James felt very much as if he were betraying his boss, but it was too late to stonewall now. "There was an anonymous note. He got a note, slipped under his door. All it said was, 'His best friends killed him because of a boast.' We never learned who sent it or why."
"When was this?"
"He got it the night you made him go to that concert."
She rolled her eyes at the memory. "And what did you two speculate about it?"
"Well, we thought it could have referred to the ancient Greek myth about Actaeon. This group seemed to know all those stories."
"Remind me, Sergeant."
"One version of the story is about how Actaeon boasted to the Greek goddess Artemis that he was a better hunter than she. She turned him into a stag and his own hunting dogs tore him up. We thought it meant the sender knew something about Greely's death."
"And you didn't see fit to include that in the long version?" She waved Hathaway's report at him.
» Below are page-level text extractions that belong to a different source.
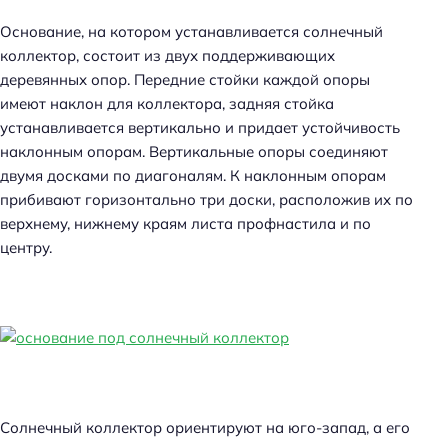
Основание, на котором устанавливается солнечный
коллектор, состоит из двух поддерживающих
деревянных опор. Передние стойки каждой опоры
имеют наклон для коллектора, задняя стойка
устанавливается вертикально и придает устойчивость
наклонным опорам. Вертикальные опоры соединяют
двумя досками по диагоналям. К наклонным опорам
прибивают горизонтально три доски, расположив их по
верхнему, нижнему краям листа профнастила и по
центру.
Солнечный коллектор ориентируют на юго-запад, а его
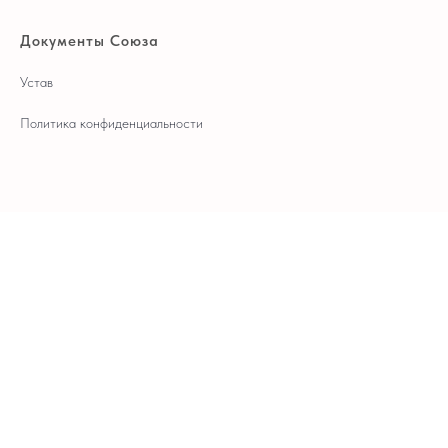
Документы Союза
Устав
Политика конфиденциальности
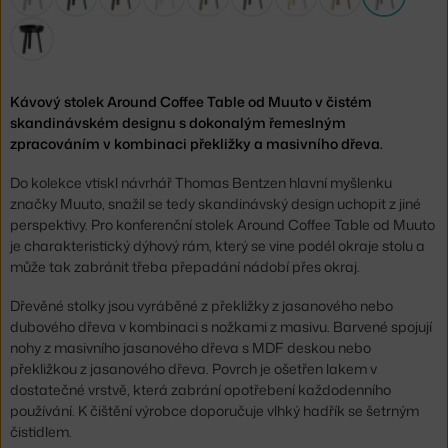
Kávový stolek Around Coffee Table od Muuto v čistém
skandinávském designu s dokonalým řemeslným
zpracováním v kombinaci překližky a masivního dřeva.
Do kolekce vtiskl návrhář Thomas Bentzen hlavní myšlenku
značky Muuto, snažil se tedy skandinávský design uchopit z jiné
perspektivy. Pro konferenční stolek Around Coffee Table od Muuto
je charakteristický dýhový rám, který se vine podél okraje stolu a
může tak zabránit třeba přepadání nádobí přes okraj.
Dřevěné stolky jsou vyráběné z překližky z jasanového nebo
dubového dřeva v kombinaci s nožkami z masivu. Barvené spojují
nohy z masivního jasanového dřeva s MDF deskou nebo
překližkou z jasanového dřeva. Povrch je ošetřen lakem v
dostatečné vrstvě, která zabrání opotřebení každodenního
používání. K čištění výrobce doporučuje vlhký hadřík se šetrným
čistidlem.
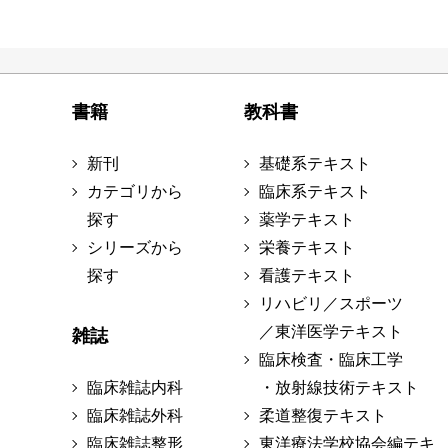
書籍
教科書
新刊
基礎系テキスト
カテゴリから
臨床系テキスト
探す
薬学テキスト
シリーズから
栄養テキスト
探す
看護テキスト
リハビリ／スポーツ
／東洋医学テキスト
雑誌
臨床検査・臨床工学
臨床雑誌内科
・放射線技術テキスト
臨床雑誌外科
柔道整復テキスト
臨床雑誌整形
東洋療法学校協会編テキ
"There was no concrete link to the case. It was just an anonymous note."
"What do you think now?"
James looked at her, sadly. He couldn't bring himself to answer.
Innocent stood and came over to him. She put her hand on his arm. "James? If Lewis has done something, well, unprofessional, we won't be doing him any favors by trying to protect him. There's more you're not telling me, isn't there?" She looked at him shrewdly. "Does Lewis have some personal involvement in this case?"
James was reminded that the Chief Superintendent had, after all, been a detective, too. He took a deep breath. "Inspector Lewis reacted badly to Theodore Platt. We learned that Platt had killed the other driver in a head-on collision when he was intoxicated. But Platt got off. This is personal for Lewis, I'm afraid."
"Sergeant, bring me Lewis, when you find him."